I don’t have heroes; most of the people put up before us for admiration simply don’t impress me. They may be rich, beautiful, or exhibit a superb level of athletic prowess. But they cannot command my attention for possessing such superfluous traits.
And so it came as a surprise to me yesterday when I met a woman whom I now consider a hero. She has been living on a platform sixty meters (200 feet) up a tree since December 14, 2011. She’s got a wind turbine, solar panels, a camera and a computer. She’s got walls and a roof made out of plastic. And she’s got more passion, determination, and focus than most people will ever have.
Her name is Miranda Gibson, and she climbed a rope into the tree to help protect Tasmania’s dwindling wilderness. But to my mind she is protecting something far more valuable than a cut block; she is protecting the wilderness of the human psyche, something most people are not even aware exists let alone could care less about. She is protecting that place inside us all that draws a line in the sand that says: NO MORE! She is letting the world know that she has a boundary, and that the wholesale slaughter of old growth trees is inside that line. She is a living testimony to personal integrity: she has taken a stand for something she believes in, and she won’t back down.

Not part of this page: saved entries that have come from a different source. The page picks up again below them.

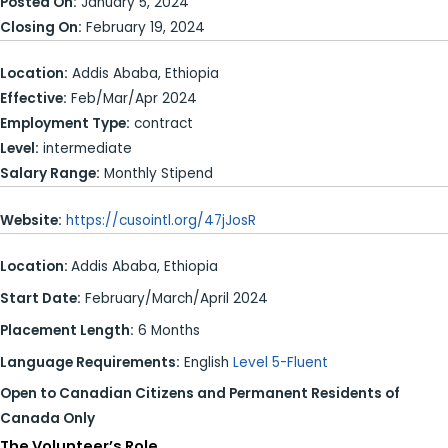
Posted On:
January 5, 2024
Closing On:
February 19, 2024
Location:
Addis Ababa, Ethiopia
Effective:
Feb/Mar/Apr 2024
Employment Type:
contract
Level:
intermediate
Salary Range:
Monthly Stipend
Website:
https://cusointl.org/47jJosR
Location:
Addis Ababa, Ethiopia
Start Date:
February/March/April 2024
Placement Length:
6 Months
Language Requirements:
English
Level 5-Fluent
Open to Canadian Citizens and Permanent Residents of
Canada Only
The Volunteer’s Role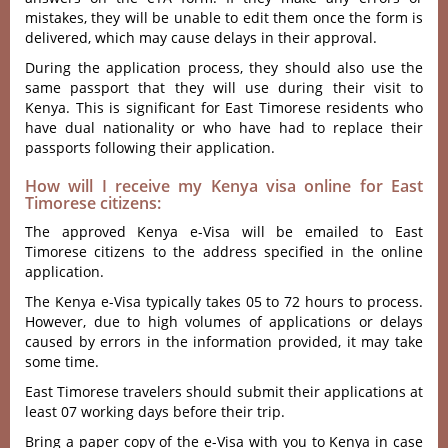
mistakes, they will be unable to edit them once the form is
delivered, which may cause delays in their approval.
During the application process, they should also use the
same passport that they will use during their visit to
Kenya. This is significant for East Timorese residents who
have dual nationality or who have had to replace their
passports following their application.
How will I receive my Kenya visa online for East
Timorese citizens:
The approved Kenya e-Visa will be emailed to East
Timorese citizens to the address specified in the online
application.
The Kenya e-Visa typically takes 05 to 72 hours to process.
However, due to high volumes of applications or delays
caused by errors in the information provided, it may take
some time.
East Timorese travelers should submit their applications at
least 07 working days before their trip.
Bring a paper copy of the e-Visa with you to Kenya in case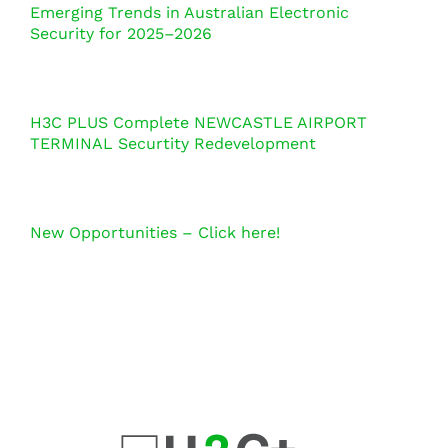
Emerging Trends in Australian Electronic
Security for 2025–2026
H3C PLUS Complete NEWCASTLE AIRPORT
TERMINAL Securtity Redevelopment
New Opportunities – Click here!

Instead of exchanging her birthright for instant gratification in a world of bubble comforts, she has chosen to brave what the natural world would deliver from the vantage point of a forest canopy. And she has been doing it for months…
When the chips are down and the gloves come off; when the brave and free become the clones and cowards; when the spectacle is revered and the truth reviled; in the words of the immortal William Blake:
WHO CAN STAND?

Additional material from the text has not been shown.